In late October 1967, Scorpion started refresher training and weapons-system acceptance tests, and was given a new commanding officer, Francis Slattery. Following type training out of Norfolk, Virginia, she got underway on 15 February 1968 for a Mediterranean Sea deployment. She operated with the 6th Fleet into May and then headed west for home.

Scorpion suffered several mechanical malfunctions, including a chronic problem with freon leakage from refrigeration systems. An electrical fire occurred in an escape trunk when a water leak shorted out a shore power connection. No evidence was found that Scorpions speed was restricted in May 1968, although it was conservatively observing a depth limitation of 500 ft, due to the incomplete implementation of planned post-Thresher safety checks and modifications.

After departing the Mediterranean on 16 May, Scorpion dropped two men at Naval Station Rota in Spain, one for a family emergency and one for health reasons.
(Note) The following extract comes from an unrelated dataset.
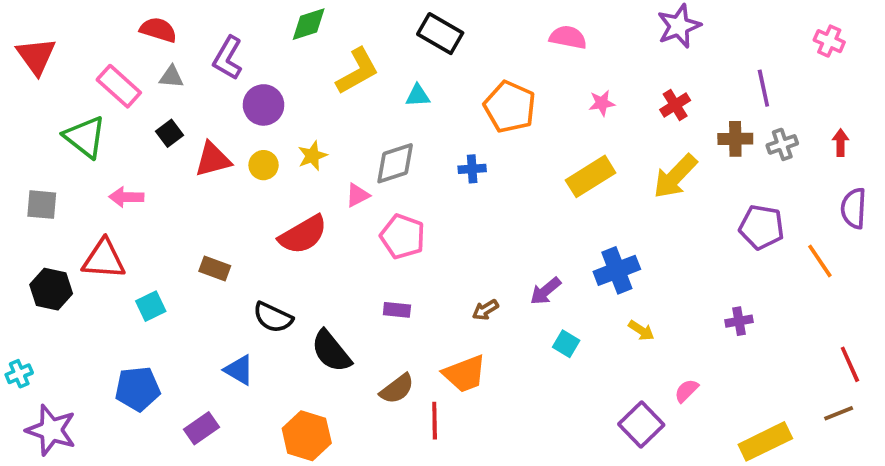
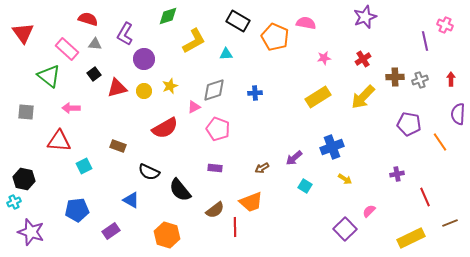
purple line: (763, 88) -> (425, 41), moved
orange pentagon: (510, 107) -> (275, 37), moved
black hexagon: (51, 289) -> (24, 179), moved
red line: (850, 364) -> (425, 197), moved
Some U.S. ballistic missile submarines (SSBNs) operated from the U.S. naval base Rota; USS Scorpion is thought to have provided noise cover for when they both departed to the Atlantic. Along with Soviet intelligence trawlers, Soviet fast nuclear attack submarines were attempting to detect and follow the U.S. submarines leaving Rota; in this case, two fast 32-knot hunter-killer subs.

Scorpion was then detailed to observe Soviet naval activities in the Atlantic in the vicinity of the Azores. An Echo II-class submarine was operating with this Soviet task force, as well as a Russian guided-missile destroyer. Having observed and listened to the Soviet units, Scorpion prepared to head back to Naval Station Norfolk.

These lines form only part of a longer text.